Since seeing my angel face to face, I've taken on another venture; For the first time in my life, I'm reading the Bible through, beginning to end. I want to know what it says about life and death, about humans and angels, about the Lord of the universe. I shouldn't be surprised at what I read, but I am. From those ancient writings I find confirmation for my experience. Some of it is subtle, but it is there - in Psalm 55:6 (KJV): "Oh that I had wings like a dove! For then would I fly away and be at rest." And in Psalm 36:9 "For with thee in the fountain of life: in thy light shall we see light." And I was reminded that some women, men, and children have always been blessed to hear some nonhuman voices speak their names. "Hagar." "Samuel." "Zacharias." "Mary."
A few months ago, nearly two years after the accident, I was working on an angel painting. It was about time for me to go pick up my children from school, so I set my paints aside and soaked my brushes. I walked to the kitchen to wash my hands.
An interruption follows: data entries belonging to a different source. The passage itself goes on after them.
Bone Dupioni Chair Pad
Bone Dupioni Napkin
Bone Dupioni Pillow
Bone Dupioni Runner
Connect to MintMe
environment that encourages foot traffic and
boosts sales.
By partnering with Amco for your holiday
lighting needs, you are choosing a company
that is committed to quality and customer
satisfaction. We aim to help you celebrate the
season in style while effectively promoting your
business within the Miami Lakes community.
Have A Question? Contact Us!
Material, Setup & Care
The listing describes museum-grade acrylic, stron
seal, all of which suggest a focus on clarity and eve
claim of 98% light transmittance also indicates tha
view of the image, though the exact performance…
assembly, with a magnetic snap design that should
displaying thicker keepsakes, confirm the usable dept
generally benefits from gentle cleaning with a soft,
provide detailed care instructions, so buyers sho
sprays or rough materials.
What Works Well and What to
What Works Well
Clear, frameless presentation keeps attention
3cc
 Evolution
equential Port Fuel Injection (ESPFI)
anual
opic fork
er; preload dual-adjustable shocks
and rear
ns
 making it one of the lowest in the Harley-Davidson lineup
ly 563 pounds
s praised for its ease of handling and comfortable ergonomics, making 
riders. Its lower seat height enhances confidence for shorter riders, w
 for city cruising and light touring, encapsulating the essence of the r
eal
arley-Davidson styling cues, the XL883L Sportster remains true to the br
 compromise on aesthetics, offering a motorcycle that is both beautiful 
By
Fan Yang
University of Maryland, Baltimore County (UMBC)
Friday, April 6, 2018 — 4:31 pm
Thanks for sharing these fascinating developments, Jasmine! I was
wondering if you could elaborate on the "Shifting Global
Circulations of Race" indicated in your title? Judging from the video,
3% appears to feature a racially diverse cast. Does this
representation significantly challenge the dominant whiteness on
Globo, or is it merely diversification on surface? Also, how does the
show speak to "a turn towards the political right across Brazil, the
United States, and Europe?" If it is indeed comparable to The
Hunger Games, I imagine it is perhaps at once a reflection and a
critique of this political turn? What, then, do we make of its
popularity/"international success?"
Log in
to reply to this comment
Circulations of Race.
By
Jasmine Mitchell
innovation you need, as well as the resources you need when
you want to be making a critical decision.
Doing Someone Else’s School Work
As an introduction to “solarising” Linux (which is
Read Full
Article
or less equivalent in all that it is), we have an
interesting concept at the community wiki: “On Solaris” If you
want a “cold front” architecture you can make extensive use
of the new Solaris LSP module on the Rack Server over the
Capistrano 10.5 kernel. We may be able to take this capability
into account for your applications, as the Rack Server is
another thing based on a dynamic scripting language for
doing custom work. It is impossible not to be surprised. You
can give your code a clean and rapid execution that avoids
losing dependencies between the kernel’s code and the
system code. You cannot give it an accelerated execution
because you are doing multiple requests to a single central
Just as I had lathered them up, scrubbing at the paint, I heard my name called. "Linda, I am here!" The voice came from one of the bedrooms, down the hall.
Knowing it's hard for me to get in and out of a vehicle, the girls sometimes catch a ride home. They must have come in, I thought, eager to greet them. "I'll be right there, girls," I quickly answered. "I'm just cleaning up." I rinsed and dried my hands and walked the length of the house, looking in each bedroom. No one was there. No TV. No radio. But I heard a voice. A female voice. If not my kids, then who? Oh my! Yes, it was the same familiar voice. "I am here," She assured me. "I am here." The God of Love will not leave me comfortless. His messenger is with me.
I left to pick up the kids from school. We got back home before I told them I had heard my angel - right in our house, in one of the bedrooms, maybe theirs. Neither Sandra or Marla looked at me with disbelief. They smiled, reached arms around my shoulders, and whispered the words I'd lived to hear: "We love you, Mom. We're so glad you're here."